Precipitation classification

The NSSL Hydrometeor Classification Algorithm in Winter Surface Precipitation: Evaluation and Future Development

In this study, the authors investigated NSSL hydrometeor classification algorithm against near ground reportings. They found:

  1. HCA appears to classify too many cases as liquid when either frozen or none is reported.
  2. HCA seems work in identifying precipitation.
  3. HCA does no better than linear discriminant analysis
  4. In summary, HCA is not suitable for determining hydrometeor type near the ground in winter precipitation

Explainations:

The poor performance of the HCA on frozen precipitation may be explained in part because frozen precipitation is sometimes mixed with varying amounts of rain. Observers are not asked to report mixed precipitation because doing so reliably requires unavailable training. Another likely contributor is that the current HCA does not account for refreezing below the melting level, a common occurrence in winter precipitation.

Classification of Precipitation Types during Transitional Winter Weather Using the RUC Model and Polarimetric Radar Retrievals

The authors discussed three main issues relating to HCA algorithms:

  1. the existing HCA was primarily developed for warm-season weather, it may not work efficiently for cold-season storms for which the height of melting layer is below 1km
  2. it is essentially ‘‘local.’’ That is, it provides class designations at everyelevation sweep, using only radar information collected at that sweep rather than in a full 3D volume.
  3. the existing polarimetric HCA is entirely radar based; no thermodynamic information is utilized in the classification process.
  4. The classification of cold-season precipitation type at the surface is further complicated by the broad range of precipitation types that might result from processes that occur below the primary melting level

Snow-ice

Sergey Y. Matrosov

The Use of CloudSat Data to Evaluate Retrievals of Total Ice Content in Precipitating Cloud Systems from Ground-Based Operational Radar Measurements

Even in tropics about 40% of rain is stratiform-like (Houze 1997).
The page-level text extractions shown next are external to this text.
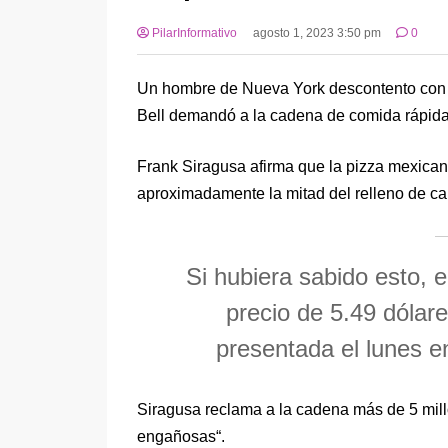
PilarInformativo
agosto 1, 2023 3:50 pm
0
Un hombre de Nueva York descontento con l
Bell demandó a la cadena de comida rápida
Frank Siragusa afirma que la pizza mexica
aproximadamente la mitad del relleno de car
Si hubiera sabido esto, 
precio de 5.49 dólar
presentada el lunes e
Siragusa reclama a la cadena más de 5 mill
engañosas“.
In midlatitudes often more than half of total liquid precipitation comes from stratiform-like systems (e.g., Matrosov et al. 2014). Such systems are considered in this study.

It elaborates radar beam broadening in a graph.

from the results, a good correlation is found (r=0.7) between WSR-88D ground radar and CloudSat satellite, without obvious systematic bias.